I came across a survey sponsored by Sunlight Lifestyle Financial that really raised some issues about retirement planning.
Sunlight Lifestyle Financial interviewed a group of individuals who retired involuntarily. The results of the study had been overwhelming.
Approximately 1 in 5 of the retirees interviewed had been forced into retirement well prior to the age that they had anticipated retiring. The typical retiree left the workforce 8 years early.
The two primary causes of the early retirement were 1) layoffs or downsizing and two) sickness or injury.

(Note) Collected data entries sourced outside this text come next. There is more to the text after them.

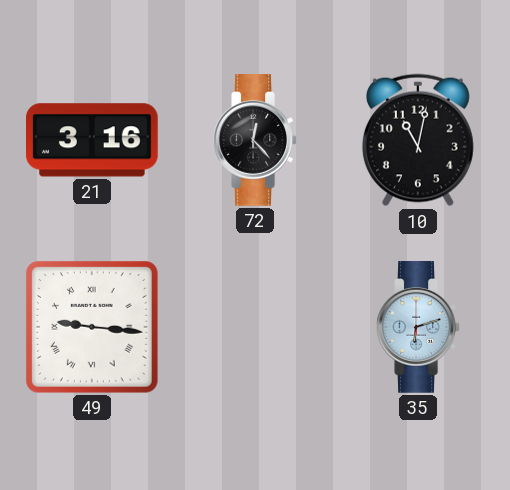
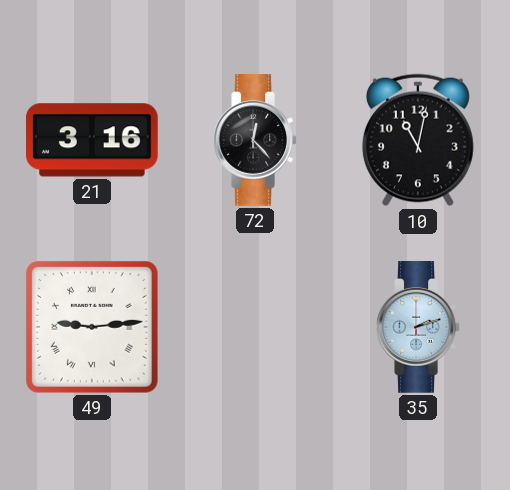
49: 9:16 -> 9:14
35: 6:12 -> 2:12
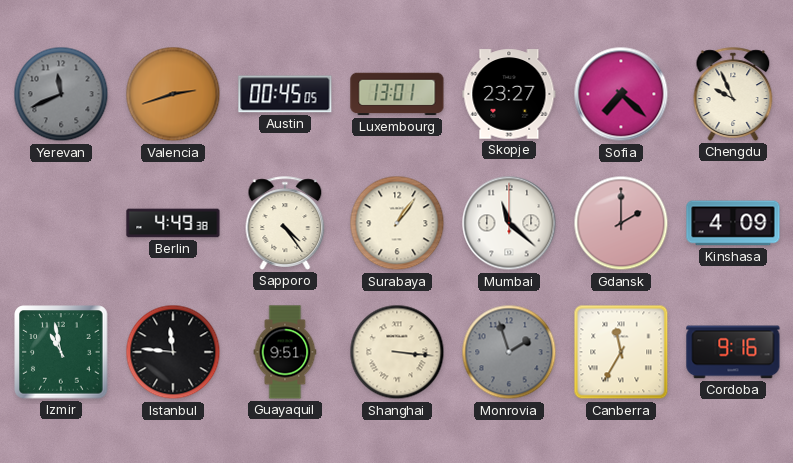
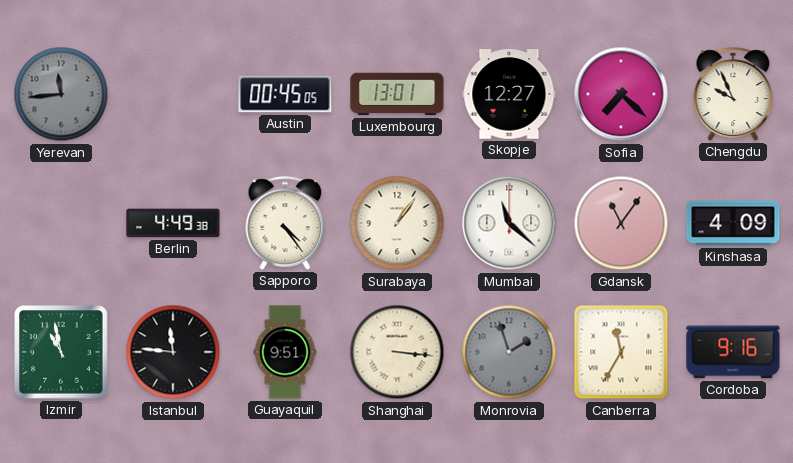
Yerevan: 11:41 -> 11:44
Valencia: 2:42 -> none
Skopje: 23:27 -> 12:27
Gdansk: 2:00 -> 11:06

For 70% of these retirees, the forced retirement greatly impacted their retirement ideas. Most of the retirees had been contributing to IRAs and employer-sponsored retirement ideas. Although we have considered suggestions to produce a better retirement account, this may not be sufficient. They had hoped to have at least $1 million saved before retiring, but the typical retirement account only had about $500,000 when the retiree still left the workforce.
Lesson discovered: Stop procrastinating!
This survey calls us to question our current preparations for retirement. Are we maximizing our retirement planning right now, or are we placing it off until later? As we can see from the survey (and as the Bible mentions to us), we are not promised tomorrow. Procrastination could place you and your family at risk if something happened to your present profession.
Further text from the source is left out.